Samstag, 23. Juni 2007

160 Kilometer just for fun - Berliner Mauerwalk Mai 2007

Ende Juli 2006

Bis vor wenigen Tagen war ich zusammen mit Martin in Nijmegen, um den dortigen Viertagesmarsch zu absolvieren, der jedoch nach dem ersten Tag abgebrochen wird. Ich reise für ein paar Tage kurzentschlossen in meine Lieblingsstadt, um dort ein paar Tage zu entspannen. In Lübars schlendere ich bei strahlendem Sonnenschein durch die Felder, als mir an einem Radweg das unscheinbare Schild „Berliner Mauerweg“ auffällt. Der Weg sieht einladend aus und der Blick auf den Fernsehturm, der erreichbar nah, aber doch weit genug weg erscheint, macht Lust auf einen kleinen Walk… Der Fernsehturm wird stetig größer und ich bemerke immer mehr Mauerweg-Schilder. Sollte es gar möglich sein, die komplette ehemalige Mauer abzuwandern. Wie weit mag das sein?
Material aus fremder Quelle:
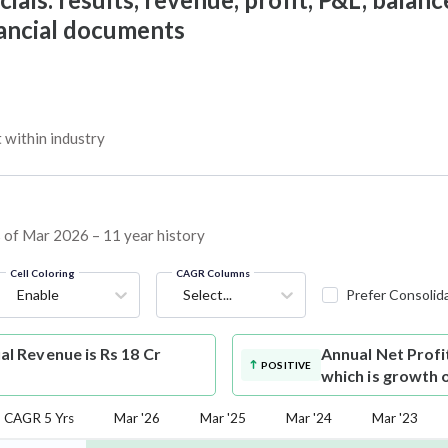
nancial documents
within industry
s of Mar 2026 – 11 year history
Cell Coloring
CAGR Columns
Enable
Select...
Prefer Consolid
 Revenue is Rs 18 Cr
Annual Net Profi
POSITIVE
which is growth 
CAGR 5 Yrs
Mar '26
Mar '25
Mar '24
Mar '23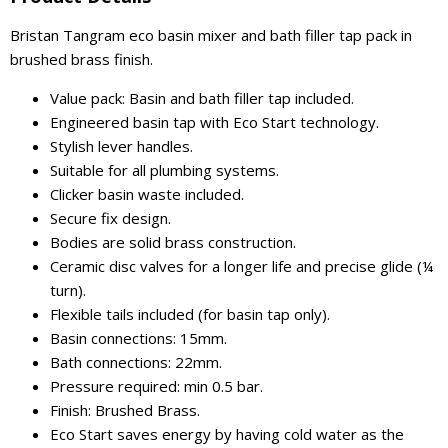
Bristan Tangram eco basin mixer and bath filler tap pack in
brushed brass finish.
Value pack: Basin and bath filler tap included.
Engineered basin tap with Eco Start technology.
Stylish lever handles.
Suitable for all plumbing systems.
Clicker basin waste included.
Secure fix design.
Bodies are solid brass construction.
Ceramic disc valves for a longer life and precise glide (¼
turn).
Flexible tails included (for basin tap only).
Basin connections: 15mm.
Bath connections: 22mm.
Pressure required: min 0.5 bar.
Finish: Brushed Brass.
Eco Start saves energy by having cold water as the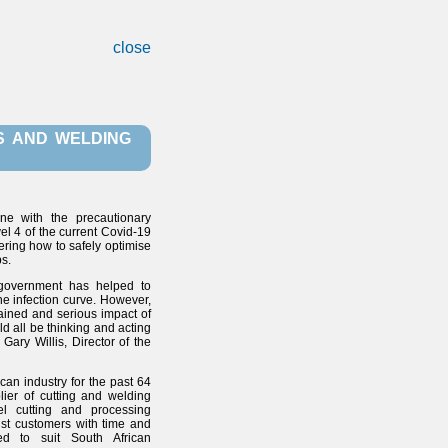
close
S AND WELDING
ine with the precautionary
el 4 of the current Covid-19
ering how to safely optimise
s.
 government has helped to
the infection curve. However,
stained and serious impact of
d all be thinking and acting
Gary Willis, Director of the
ican industry for the past 64
ier of cutting and welding
el cutting and processing
ist customers with time and
ored to suit South African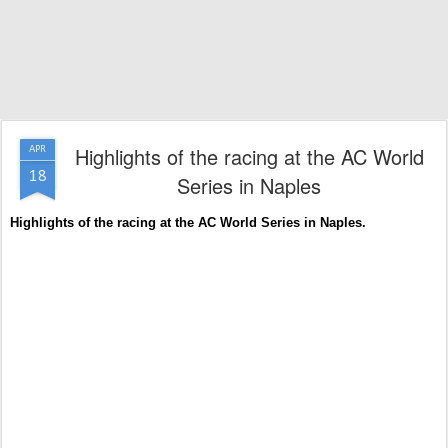
Highlights of the racing at the AC World
APR
18
Series in Naples
Highlights of the racing at the AC World Series in Naples.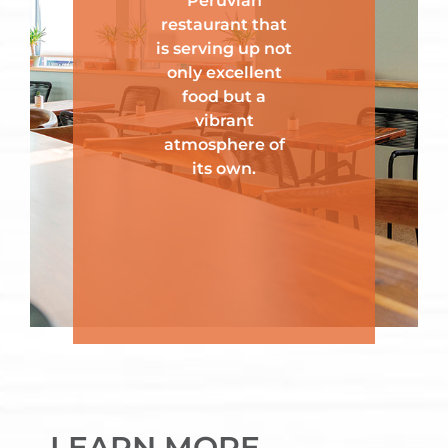
Peruvian
restaurant that
is serving up not
only excellent
food but a
vibrant
atmosphere of
its own.
LEARN MORE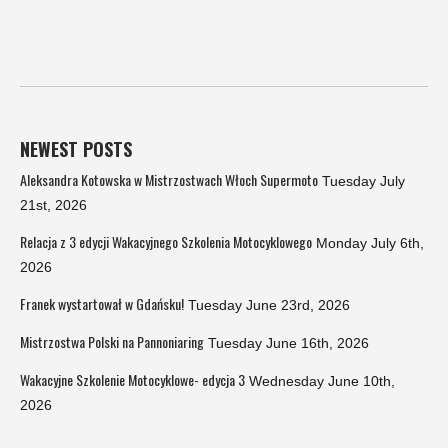
NEWEST POSTS
Aleksandra Kotowska w Mistrzostwach Włoch Supermoto
Tuesday July
21st, 2026
Relacja z 3 edycji Wakacyjnego Szkolenia Motocyklowego
Monday July 6th,
2026
Franek wystartował w Gdańsku!
Tuesday June 23rd, 2026
Mistrzostwa Polski na Pannoniaring
Tuesday June 16th, 2026
Wakacyjne Szkolenie Motocyklowe- edycja 3
Wednesday June 10th,
2026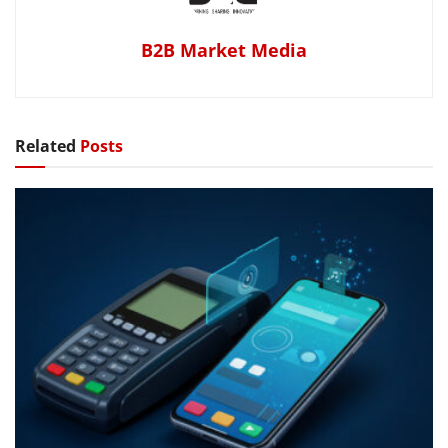
B2B Market Media
Related
Posts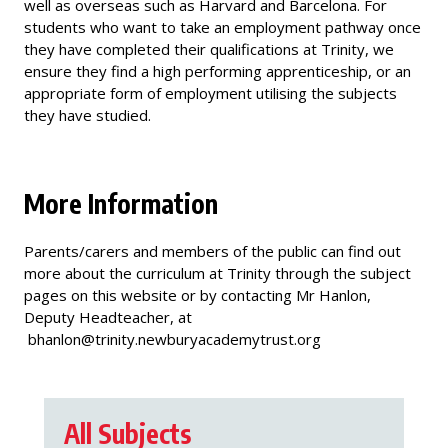
well as overseas such as Harvard and Barcelona. For
students who want to take an employment pathway once
they have completed their qualifications at Trinity, we
ensure they find a high performing apprenticeship, or an
appropriate form of employment utilising the subjects
they have studied.
More Information
Parents/carers and members of the public can find out
more about the curriculum at Trinity through the subject
pages on this website or by contacting Mr Hanlon,
Deputy Headteacher, at
bhanlon@trinity.newburyacademytrust.org
All Subjects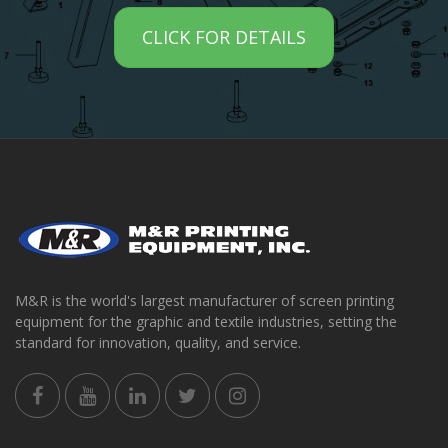
CLICK FOR DETAILS
M&R is the world's largest manufacturer of screen printing
equipment for the graphic and textile industries, setting the
standard for innovation, quality, and service.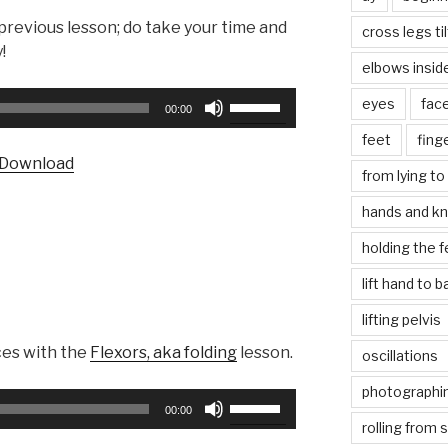
 previous lesson; do take your time and
cross legs ti
!
elbows insid
Use
eyes
fac
00:00
Up/Down
feet
fing
Arrow
Download
keys
from lying to 
to
hands and k
increase
or
holding the f
decrease
lift hand to 
volume.
lifting pelvis
ces with the
Flexors, aka folding
lesson.
oscillations
photographin
Use
00:00
Up/Down
rolling from 
Arrow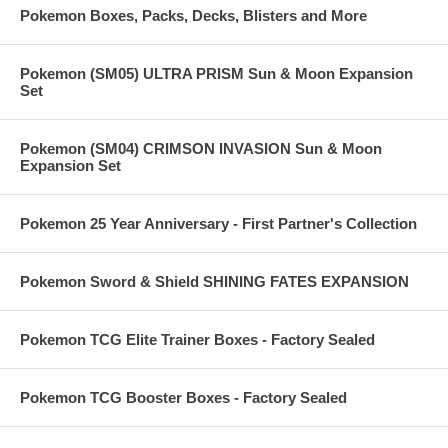
Pokemon Boxes, Packs, Decks, Blisters and More
Pokemon (SM05) ULTRA PRISM Sun & Moon Expansion
Set
Pokemon (SM04) CRIMSON INVASION Sun & Moon
Expansion Set
Pokemon 25 Year Anniversary - First Partner's Collection
Pokemon Sword & Shield SHINING FATES EXPANSION
Pokemon TCG Elite Trainer Boxes - Factory Sealed
Pokemon TCG Booster Boxes - Factory Sealed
Je mehr ich mich dem Fernsehturm nähere, desto mehr begeistert mich der Gedanke…

November 2006

Ich habe mich selbst überredet, den Mauerweg in Etappen abzuwandern. Dies hat nicht sehr lange gedauert. Ich beschließe, Mitstreiter zu suchen und stelle meine Idee bei LA und Mitwalken.de vor. Zu meiner großen Freude finden sich schnell potentielle Mitwalker. Harriersand verlinkt eine kleine Fotoserie von einem anderen Mauerweg-Lauf und sorgt dafür, dass ich binnen weniger Tage im Zug Richtung Berlin sitze, um mir den Weg schon mal testweise live anzuschauen. Getreu meinem Motto „Schnell angehen und dann langsam eingehen“ wandere ich den Weg in der Dosierung 67-40-34-20 ab. Aufgrund meines überragenden Talents für Timing gelingt es mir dabei, die optisch reizvollste Siedlung (Invalidensiedlung) im Stockdunklen zu durchqueren. Gut gemacht, Georg!

März/April 2007

Der Beginn der Walking-Saison ist völlig missraten. Ich schleppe mich trotz des hervorragenden Wetters von Erkältung zu Erkältung. Den 6-Stunden-Lauf in Rotenburg breche ich ab; der Halbmarathon in Berlin funktioniert nur mit angezogener Handbremse. Ich bin deprimiert und meine Vorfreude auf den Mauerwalk sinkt rapide.

02.05.2007

Nach 4 Stunden Fahrt trifft mein ICE in Berlin ein. Es ist strahlender Sonnenschein. Ich sehe das sich spiegelnde Licht in der Kuppel des Reichstags, das Brandenburger Tor, den Fernsehturm. Hier werden wir starten und hoffentlich nach 4 Tagen wieder wohlbehalten ankommen. Wir, das sind Eddi, Martin und ich. Eine angenehme Nervosität stellt sich ein und verdrängt allmählich die trüben Gedanken der letzten Wochen. Ich checke im Hotel ein und besuche Martin und Helga in der Regenbogenfabrik. Wenig später gesellt sich Eddi zu der kleinen Runde. Beim Inder füllen wir die Kraftreserven für die nächsten Tage auf. Eddi erzählt, welche Umfänge ihr bisheriges Walking-Training so hatte. Für einen kurzen Moment huscht mir der Gedanke durch den Kopf, dass ihre Teilnahme am Mauerwalk doch sehr ambitioniert ist.

03.05.2007
Punkt 9 Uhr treffen wir uns am Brandenburger Tor. Im Hinterkopf haben wir immer noch die vage Hoffnung, dass sich noch der Eine oder Andere zu uns gesellen wird. Dieser Gedanke verblasst jedoch mit der Zeit. Helga möchte offenbar möglichst entspannte Walker-Gesichter auf die Speicherkarte der Kamera bannen – und welcher Zeitpunkt eignet sich hierzu besser als der Beginn der ersten Etappe.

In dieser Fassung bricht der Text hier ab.